Родственники покойника обиделись и выхватили мачете. Моя мама перепугалась и увела меня домой. Называется, сходили на похороны. Мама смеется и звонит подругам, чтобы рассказать про это. Мне же до сих пор страшно. Сейчас я пишу и вижу, что в лампе почти не осталось керосина, так что задание по математике закончить не удастся.
Ночью
Уже поздно и темно. Пишу при свете, который просачивается из патио. Мертвецов я не особенно боюсь. Единственное, что меня страшит, — это заходить в бары с отцом, залезать на высокий табурет, где ноги не достают до пола и меня сразу начинает мутить, так что я чуть с него не падаю. У засаленной стойки с остатками жареной рыбы толпятся пьяницы. Здесь надо постоянно держать ухо востро, потому что в воздухе время от времени летают бутылки и стаканы. То и дело вспыхивают ссоры, и никто не может понять, что ему пытается втолковать сосед, а иной раз они и не разговаривают между собой, а сразу вступают в драку. Бар — худшее место в мире. Зловоние, исходящее от пьяниц, напоминает мне о засорившемся туалете. Не хочу больше ходить в бары! Не хочу вновь там оказаться, тем более с отцом!
Мертвецов я не боюсь — я поняла это сегодня на похоронах.
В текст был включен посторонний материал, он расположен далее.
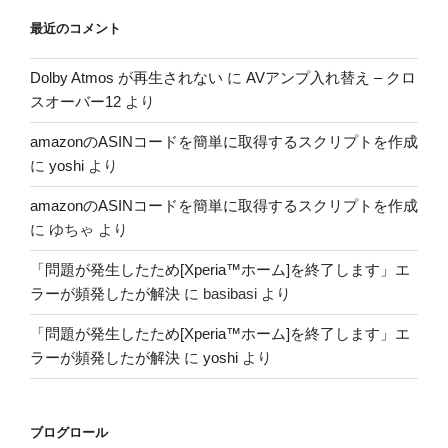
最近のコメント
Dolby Atmos が再生されない
に
AVアンプ入れ替え – クロ
スオーバー12
より
amazonのASINコードを簡単に取得するスクリプトを作成
に
yoshi
より
amazonのASINコードを簡単に取得するスクリプトを作成
に
ゆちゃ
より
「問題が発生したため[Xperia™ホーム]を終了します」エ
ラーが頻発したが解決
に
basibasi
より
「問題が発生したため[Xperia™ホーム]を終了します」エ
ラーが頻発したが解決
に
yoshi
より
ブログロール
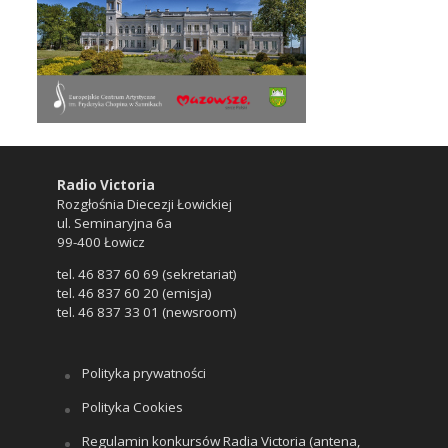
Radio Victoria
Rozgłośnia Diecezji Łowickiej
ul. Seminaryjna 6a
99-400 Łowicz
tel. 46 837 60 69 (sekretariat)
tel. 46 837 60 20 (emisja)
tel. 46 837 33 01 (newsroom)
Polityka prywatności
Polityka Cookies
Regulamin konkursów Radia Victoria (antena,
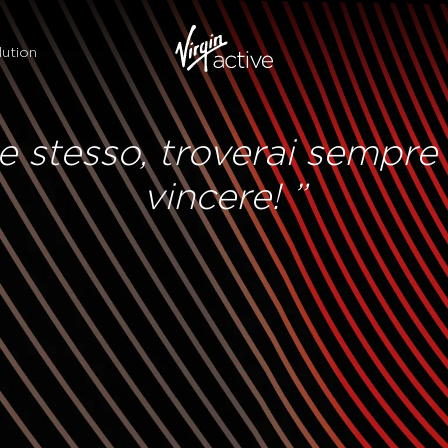
ution
te stesso, troverai semp
vincere! ”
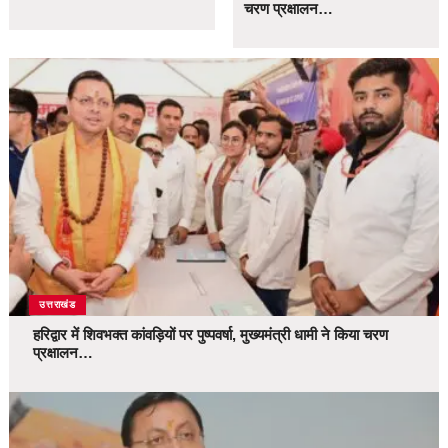
चरण प्रक्षालन…
उत्तराखंड
हरिद्वार में शिवभक्त कांवड़ियों पर पुष्पवर्षा, मुख्यमंत्री धामी ने किया चरण
प्रक्षालन…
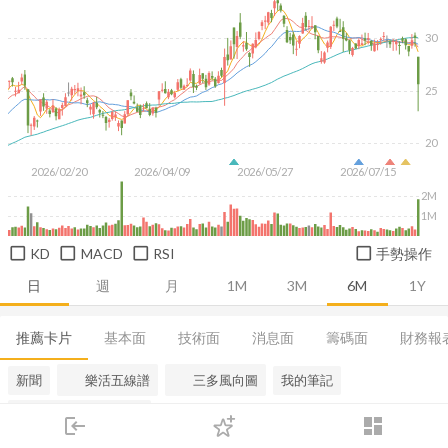
30
25
20
2026/02/20
2026/04/09
2026/05/27
2026/07/15
2M
1M
KD
MACD
RSI
手勢操作
日
週
月
1M
3M
6M
1Y
推薦卡片
基本面
技術面
消息面
籌碼面
財務報
新聞
樂活五線譜
三多風向圖
我的筆記
AI 分析與策略健檢
login
dashboard
市場
追蹤
下單
交易
登入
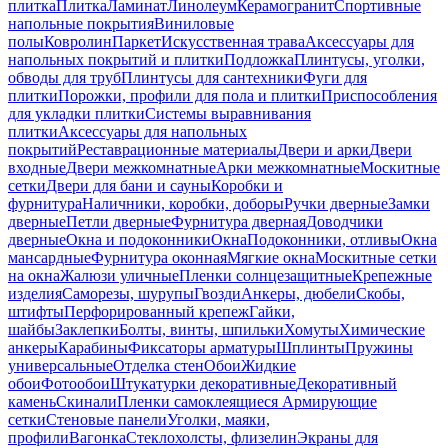
плитка
Плитка
Ламинат
Линолеум
Керамогранит
Спортивные
напольные покрытия
Виниловые
полы
Ковролин
Паркет
Искусственная трава
Аксессуары для
напольных покрытий и плитки
Подложка
Плинтусы, уголки,
обводы для труб
Плинтусы для сантехники
Фуги для
плитки
Порожки, профили для пола и плитки
Приспособления
для укладки плитки
Системы выравнивания
плитки
Аксессуары для напольных
покрытий
Реставрационные материалы
Двери и арки
Двери
входные
Двери межкомнатные
Арки межкомнатные
Москитные
сетки
Двери для бани и сауны
Коробки и
фурнитура
Наличники, коробки, доборы
Ручки дверные
Замки
дверные
Петли дверные
Фурнитура дверная
Доводчики
дверные
Окна и подоконники
Окна
Подоконники, отливы
Окна
мансардные
Фурнитура оконная
Мягкие окна
Москитные сетки
на окна
Жалюзи уличные
Пленки солнцезащитные
Крепежные
изделия
Саморезы, шурупы
Гвозди
Анкеры, дюбели
Скобы,
штифты
Перфорированный крепеж
Гайки,
шайбы
Заклепки
Болты, винты, шпильки
Хомуты
Химические
анкеры
Карабины
Фиксаторы арматуры
Шплинты
Пружины
универсальные
Отделка стен
Обои
Жидкие
обои
Фотообои
Штукатурки декоративные
Декоративный
камень
Скинали
Пленки самоклеящиеся
Армирующие
сетки
Стеновые панели
Уголки, маяки,
профили
Вагонка
Стеклохолсты, флизелин
Экраны для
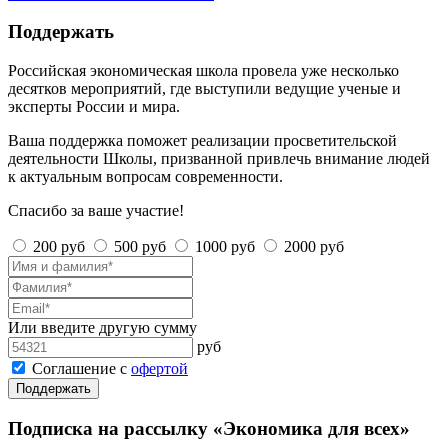
Поддержать
Российская экономическая школа провела уже несколько
десятков мероприятий, где выступили ведущие ученые и
эксперты России и мира.
Ваша поддержка поможет реализации просветительской
деятельности Школы, призванной привлечь внимание людей
к актуальным вопросам современности.
Спасибо за ваше участие!
200 руб
500 руб
1000 руб
2000 руб
Или введите другую сумму
руб
Соглашение с
офертой
Поддержать
Подписка на рассылку «Экономика для всех»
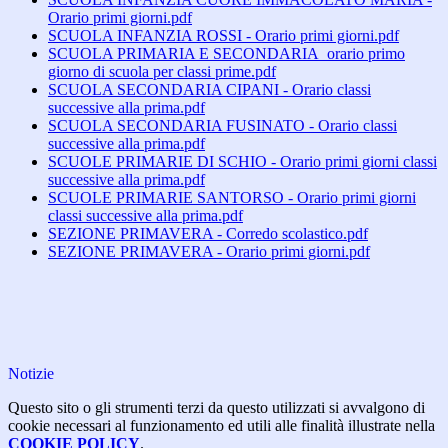
Orario primi giorni.pdf
SCUOLA INFANZIA ROSSI - Orario primi giorni.pdf
SCUOLA PRIMARIA E SECONDARIA_orario primo
giorno di scuola per classi prime.pdf
SCUOLA SECONDARIA CIPANI - Orario classi
successive alla prima.pdf
SCUOLA SECONDARIA FUSINATO - Orario classi
successive alla prima.pdf
SCUOLE PRIMARIE DI SCHIO - Orario primi giorni classi
successive alla prima.pdf
SCUOLE PRIMARIE SANTORSO - Orario primi giorni
classi successive alla prima.pdf
SEZIONE PRIMAVERA - Corredo scolastico.pdf
SEZIONE PRIMAVERA - Orario primi giorni.pdf
Notizie
Questo sito o gli strumenti terzi da questo utilizzati si avvalgono di
cookie necessari al funzionamento ed utili alle finalità illustrate nella
COOKIE POLICY
.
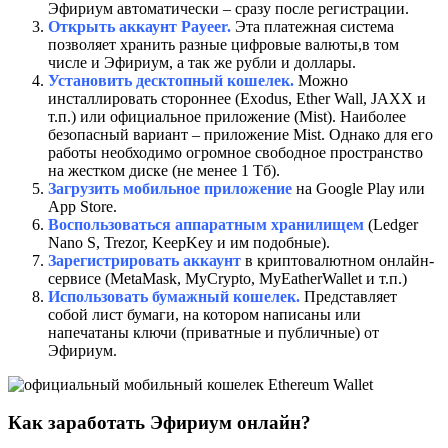
Эфириум автоматически – сразу после регистрации.
Открыть аккаунт Payeer.
Эта платежная система
позволяет хранить разные цифровые валюты,в том
числе и Эфириум, а так же рубли и доллары.
Установить десктопный кошелек.
Можно
инсталлировать стороннее (Exodus, Ether Wall, JAXX и
т.п.) или официальное приложение (Mist). Наиболее
безопасный вариант – приложение Mist. Однако для его
работы необходимо огромное свободное пространство
на жестком диске (не менее 1 Тб).
Загрузить мобильное приложение
на Google Play или
App Store.
Воспользоваться аппаратным хранилищем
(Ledger
Nano S, Trezor, KeepKey и им подобные).
Зарегистрировать аккаунт
в криптовалютном онлайн-
сервисе (MetaMask, MyCrypto, MyEatherWallet и т.п.)
Использовать бумажный кошелек.
Представляет
собой лист бумаги, на котором написаны или
напечатаны ключи (приватные и публичные) от
Эфириум.
Как заработать Эфириум онлайн?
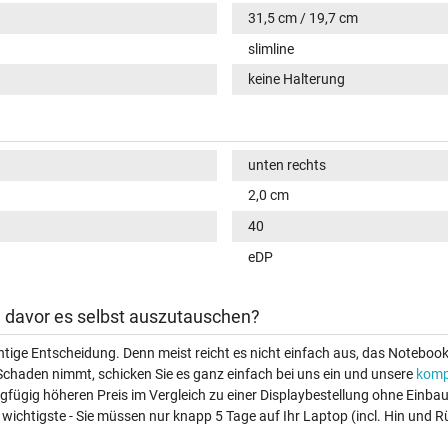
31,5 cm / 19,7 cm
slimline
keine Halterung
unten rechts
2,0 cm
40
eDP
ch davor es selbst auszutauschen?
ichtige Entscheidung. Denn meist reicht es nicht einfach aus, das Noteboo
Schaden nimmt, schicken Sie es ganz einfach bei uns ein und unsere
komp
ingfügig höheren Preis im Vergleich zu einer Displaybestellung ohne Einb
wichtigste - Sie müssen nur knapp 5 Tage auf Ihr Laptop (incl. Hin und R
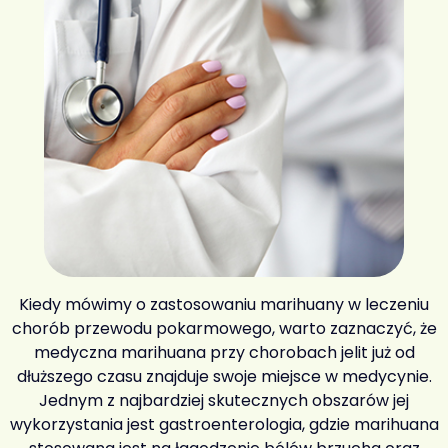
Kiedy mówimy o zastosowaniu marihuany w leczeniu
chorób przewodu pokarmowego, warto zaznaczyć, że
medyczna marihuana przy chorobach jelit już od
dłuższego czasu znajduje swoje miejsce w medycynie.
Jednym z najbardziej skutecznych obszarów jej
wykorzystania jest gastroenterologia, gdzie marihuana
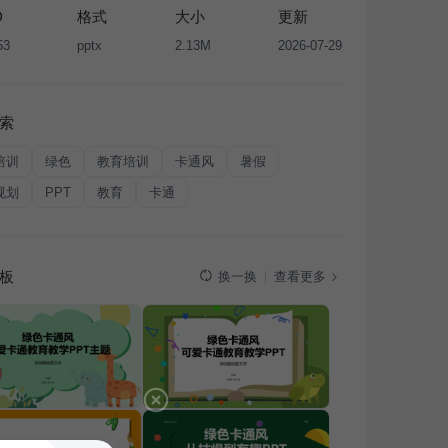
D
格式
大小
更新
53
pptx
2.13M
2026-07-29
索
培训
绿色
教育培训
卡通风
暑假
规划
PPT
教育
卡通
板
查看更多
换一换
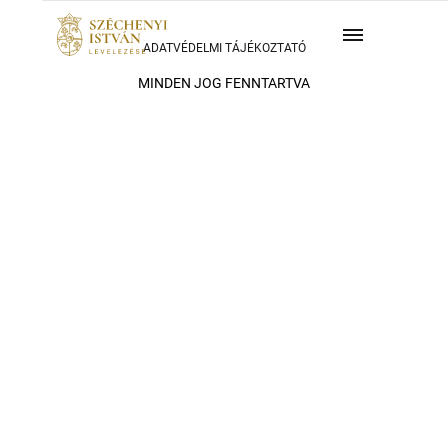
ADATVÉDELMI TÁJÉKOZTATÓ
MINDEN JOG FENNTARTVA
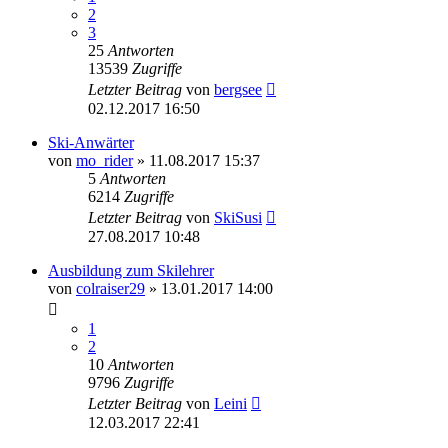
2
3
25
Antworten
13539
Zugriffe
Letzter Beitrag
von
bergsee
02.12.2017 16:50
Ski-Anwärter
von
mo_rider
» 11.08.2017 15:37
5
Antworten
6214
Zugriffe
Letzter Beitrag
von
SkiSusi
27.08.2017 10:48
Ausbildung zum Skilehrer
von
colraiser29
» 13.01.2017 14:00
1
2
10
Antworten
9796
Zugriffe
Letzter Beitrag
von
Leini
12.03.2017 22:41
Куда больше я боюсь пьяных и баров.
Не могу заснуть. Все думаю о суде и о том, что будет, если меня отдадут отцу.
Октябрь 1979 года
До сих пор не назначена дата суда, и Фаусто надоело ходить в жарких штанах. Это мы для соседей стараемся.
Когда нет света, мы раскрашиваем себя моими акварельными красками, надеваем сомбреро и маски и разжигаем на берегу лагуны костер. Наш смех слышен, наверное, на другом берегу, где проходит шоссе.
В семь часов утра, когда я пытаюсь разбудить маму, чтобы не опоздать в школу, вдруг замечаю рисунок, на котором она изобразила меня спящей. Под рисунком стихи:
Девочка сладко спит среди книг.
Кто выпустит на волю ее маленьких демонов?
Кто защитит ее, когда погаснет сигарета И ее разбудят,
Прервав внезапно крепкий сон?
Краткий сон.
Девочка спит, по крайней мере, пока я ее рисую.
Октябрь 1979 года
Ночью Фаусто разговаривал с мамой. Я все слышала, потому что проснулась и лежала так, пока они не заснули. Его уволили, и он не может больше жить на Кубе. Нам всем придется уехать в Швецию.
Фаусто говорит, что не нарушил никаких обязательств и что честно исполнял свою работу, вот и все. А уезжает он из-за русских, которые не следят за своими атомными электростанциями и не хотят, чтобы он об этом написал все как есть. Вроде бы какие-то станции у них в стране плохо обслуживаются, и Фаусто решил их предостеречь. В общем, я не очень поняла.
Фаусто возвращается в Стокгольм, туда, где снега больше всего на свете, но я не верю, что отец меня отпустит. Конечно, он скажет «нет». Мой отец никогда не хочет того, чего хотим мы. Он всегда встает между мной и мамой. Я думаю, мама долго не протянет, потому что он все время старается помериться с ней силой. У мамы почти нет сил — я это знаю.
Ноябрь 1979 года
В прошлом учебном году, когда мама уехала в Анголу, у меня были довольно плохие оценки. Школа представила характеристику в суд, где говорилось, что Фаусто не возил меня на утренние линейки и что, пока мамы не было на Кубе, я пропустила много занятий. Получается, что в следующий класс меня перевели чуть ли не из милости. Считается, что я плохая ученица и зеваю по сторонам, пока другие извлекают квадратный корень из непонятно чего, и до сих пор не знаю таблицы умножения.
Мама вернулась из Анголы больная, с нервным тиком — из-за чего у нее подергивались губы — и отсутствующим взглядом. Слушание дела, словно специально, чтобы окончательно нас добить, назначили через три дня. Но Фаусто попросил через адвокатов, чтобы суд отложили, представив медицинскую справку.